Pavlik, a big puncher (36-1 with 32 knockouts) from the same hometown as Ray "Boom Boom" Mancini - and known for bringing a similar blue-collar grit into the ring - became bedridden.

Matches were scheduled and canceled versus Williams, a dangerous southpaw from Georgia who is a contender in three divisions, from welterweight to middleweight.

"It was a little upsetting to hear what people were saying" about the cancellations, Pavlik said. "I wanted to fight Williams, and they said I was lying. The doctors had to prove that I wasn't lying, and we couldn't make the fight happen."

So Plan B is Martinez (44-2-2, 24 KOs), a cagey southpaw who fought even with Williams but lost an arguable decision in December.

"People know that he's a dangerous fighter, and when I go in there and dominate and win, I'll be right back on track," Pavlik said.

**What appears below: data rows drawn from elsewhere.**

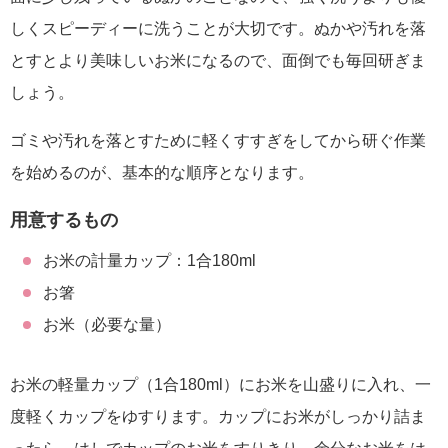
しくスピーディーに洗うことが大切です。ぬかや汚れを落
とすとより美味しいお米になるので、面倒でも毎回研ぎま
しょう。
ゴミや汚れを落とすために軽くすすぎをしてから研ぐ作業
を始めるのが、基本的な順序となります。
用意するもの
お米の計量カップ：1合180ml
お箸
お米（必要な量）
お米の軽量カップ（1合180ml）にお米を山盛りに入れ、一
度軽くカップをゆすります。カップにお米がしっかり詰ま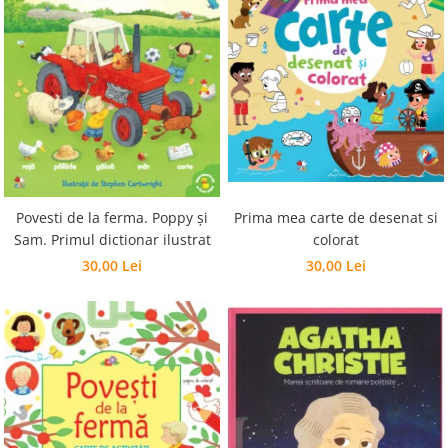
Prima mea carte de desenat si
Povesti de la ferma. Poppy și
colorat
Sam. Primul dictionar ilustrat
30,00 Lei
30,00 Lei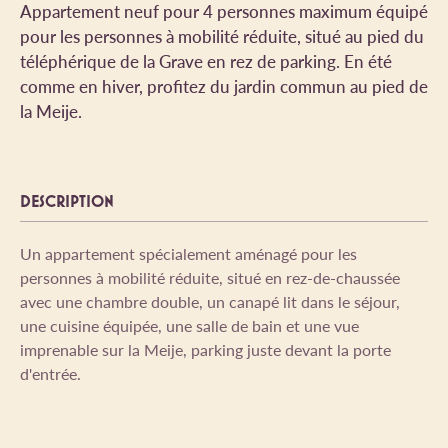
Appartement neuf pour 4 personnes maximum équipé
pour les personnes à mobilité réduite, situé au pied du
téléphérique de la Grave en rez de parking. En été
comme en hiver, profitez du jardin commun au pied de
la Meije.
DESCRIPTION
Un appartement spécialement aménagé pour les
personnes à mobilité réduite, situé en rez-de-chaussée
avec une chambre double, un canapé lit dans le séjour,
une cuisine équipée, une salle de bain et une vue
imprenable sur la Meije, parking juste devant la porte
d'entrée.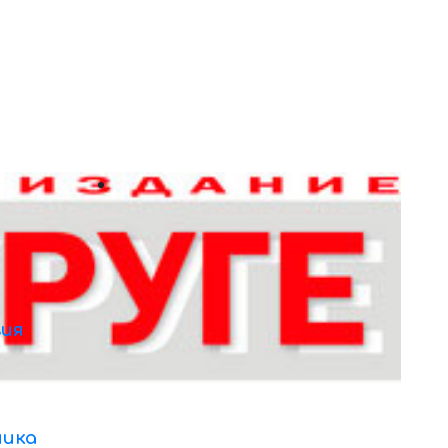
ия
ника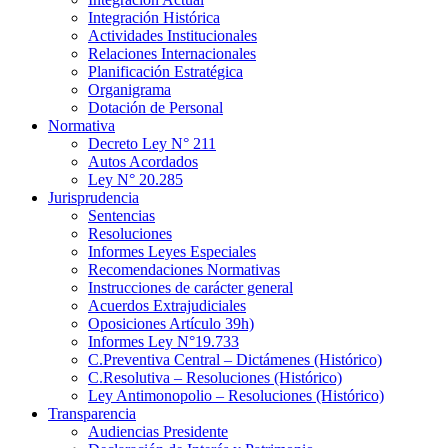
Integración Histórica
Actividades Institucionales
Relaciones Internacionales
Planificación Estratégica
Organigrama
Dotación de Personal
Normativa
Decreto Ley N° 211
Autos Acordados
Ley N° 20.285
Jurisprudencia
Sentencias
Resoluciones
Informes Leyes Especiales
Recomendaciones Normativas
Instrucciones de carácter general
Acuerdos Extrajudiciales
Oposiciones Artículo 39h)
Informes Ley N°19.733
C.Preventiva Central – Dictámenes (Histórico)
C.Resolutiva – Resoluciones (Histórico)
Ley Antimonopolio – Resoluciones (Histórico)
Transparencia
Audiencias Presidente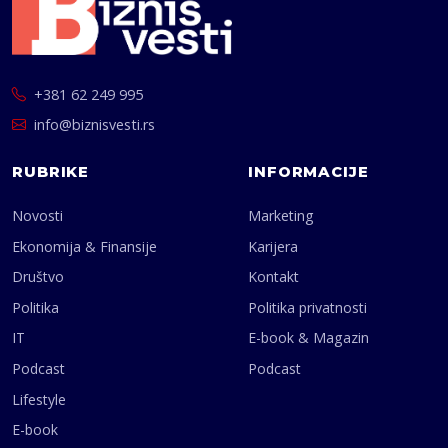
+381 62 249 995
info@biznisvesti.rs
RUBRIKE
INFORMACIJE
Novosti
Marketing
Ekonomija & Finansije
Karijera
Društvo
Kontakt
Politika
Politika privatnosti
IT
E-book & Magazin
Podcast
Podcast
Lifestyle
E-book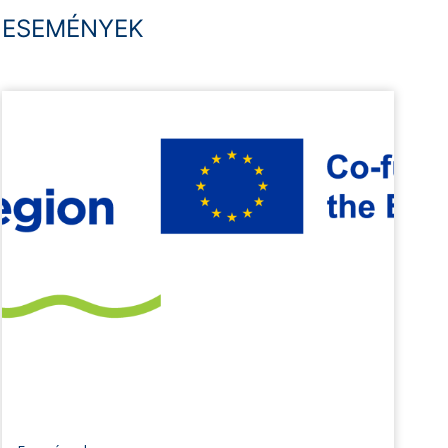
ESEMÉNYEK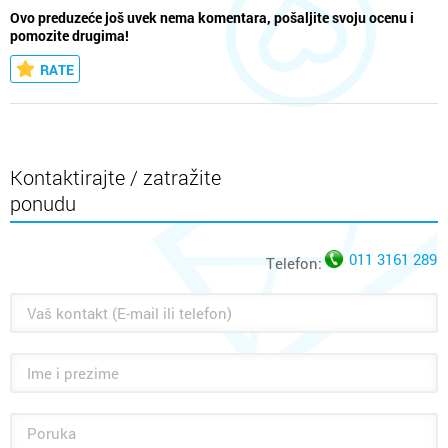
Ovo preduzeće još uvek nema komentara, pošaljite svoju ocenu i
pomozite drugima!
RATE
Kontaktirajte / zatražite
ponudu
011 3161 289
Telefon: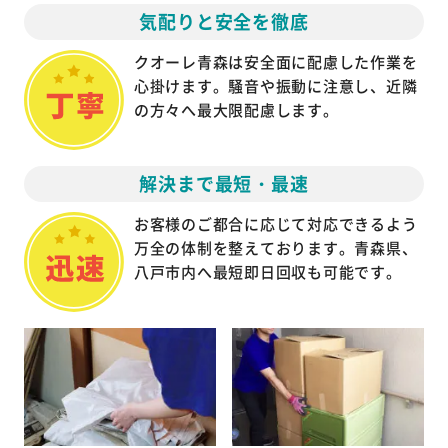
気配りと安全を徹底
クオーレ青森は安全面に配慮した作業を
心掛けます。騒音や振動に注意し、近隣
の方々へ最大限配慮します。
解決まで最短・最速
お客様のご都合に応じて対応できるよう
万全の体制を整えております。青森県、
八戸市内へ最短即日回収も可能です。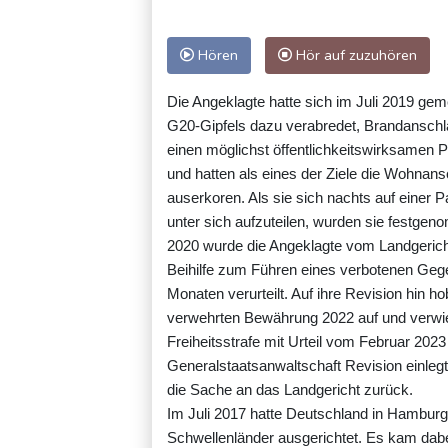
Hören
Hör auf zuzuhören
Die Angeklagte hatte sich im Juli 2019 ge
G20-Gipfels dazu verabredet, Brandanschlä
einen möglichst öffentlichkeitswirksamen
und hatten als eines der Ziele die Wohnans
auserkoren. Als sie sich nachts auf einer 
unter sich aufzuteilen, wurden sie festge
2020 wurde die Angeklagte vom Landgeric
Beihilfe zum Führen eines verbotenen Gege
Monaten verurteilt. Auf ihre Revision hin 
verwehrten Bewährung 2022 auf und verwie
Freiheitsstrafe mit Urteil vom Februar 20
Generalstaatsanwaltschaft Revision einleg
die Sache an das Landgericht zurück.
Im Juli 2017 hatte Deutschland in Hamburg 
Schwellenländer ausgerichtet. Es kam dab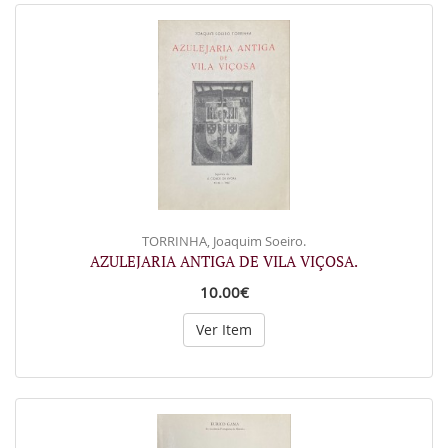
TORRINHA, Joaquim Soeiro.
AZULEJARIA ANTIGA DE VILA VIÇOSA.
10.00€
Ver Item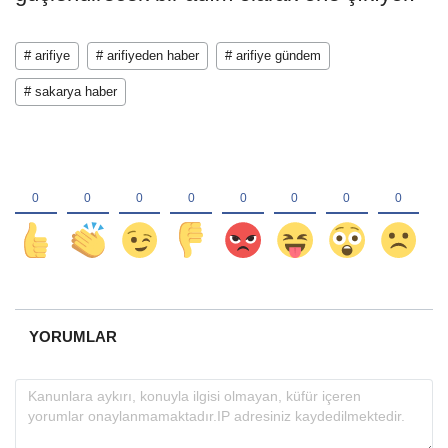
# arifiye
# arifiyeden haber
# arifiye gündem
# sakarya haber
YORUMLAR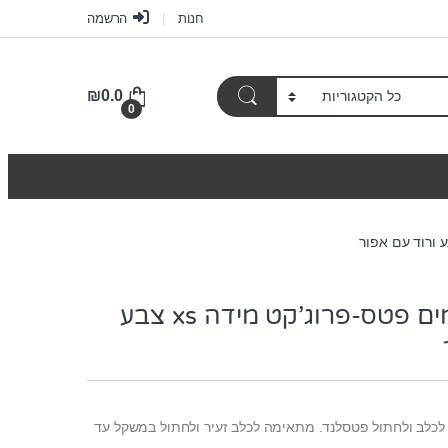
חנות
הרשמה
₪
0.0
0
מיטה דוחת מים פטס-פרוג’קט מידה xs צבע
לכלב ולחתול פטסלנד. מתאימה לכלב זעיר ולחתול במשקל עד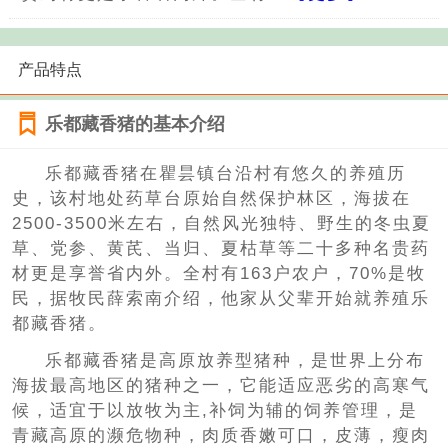
产品特点
乐都藏香猪的基本介绍
乐都藏香猪在瞿昙镇台沿村有悠久的养殖历
史，该村地处药草台原始自然保护林区，海拔在
2500-3500米左右，自然风光独特、野生的冬虫夏
草、党参、黄芪、当归、夏枯草等二十多种名贵药
材更是享誉省内外。全村有163户农户，70%是牧
民，据牧民薛索南介绍，他家从父辈开始就养殖乐
都藏香猪。
乐都藏香猪是高原放养型猪种，是世界上分布
海拔最高地区的猪种之一，它能适应恶劣的高寒气
候，适宜于以放牧为主,补饲为辅的饲养管理，是
青藏高原的濒危物种，肉质香嫩可口，皮薄，瘦肉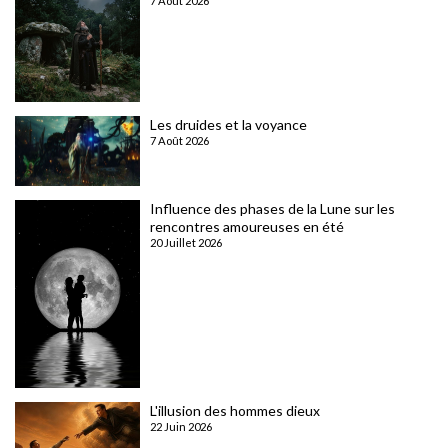
7 Août 2026
Les druides et la voyance
7 Août 2026
Influence des phases de la Lune sur les
rencontres amoureuses en été
20 Juillet 2026
L'illusion des hommes dieux
22 Juin 2026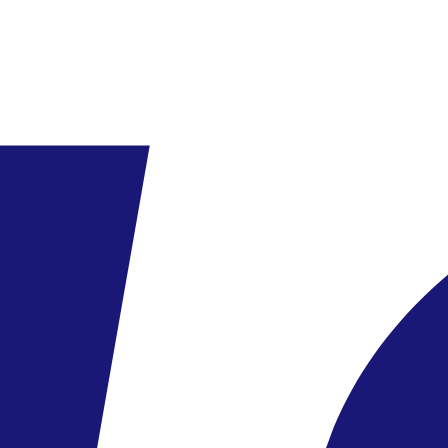
zájezdu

Also on the Atlantic City card are fights featuring Mike Jones (20-0, 16 KOs), an exciting welterweight prospect from Philadelphia, and junior middleweight Ronald Hearns (24-1), son of Thomas Hearns.

Back on track for Pavlik probably will mean moving out of the weak middleweight division and up to 168 pounds, where there's such an excess of talent - including Andre Ward, Arthur Abraham, and Andre Dirrell - that Showtime has been running a six-man round-robin to determine world supremacy.

Saturday's Pavlik fight will be on HBO, in a two-venue telecast that also will include a super-middleweight title fight from Montreal between champion Lucian Bute and wild-swinging Colombian Edison Miranda, whom Pavlik knocked out in early 2007 to earn his first title shot.

So there's a lot of business for Pavlik a few pounds higher. You can't even count out a rematch with Hopkins, who insists he's not done fighting yet.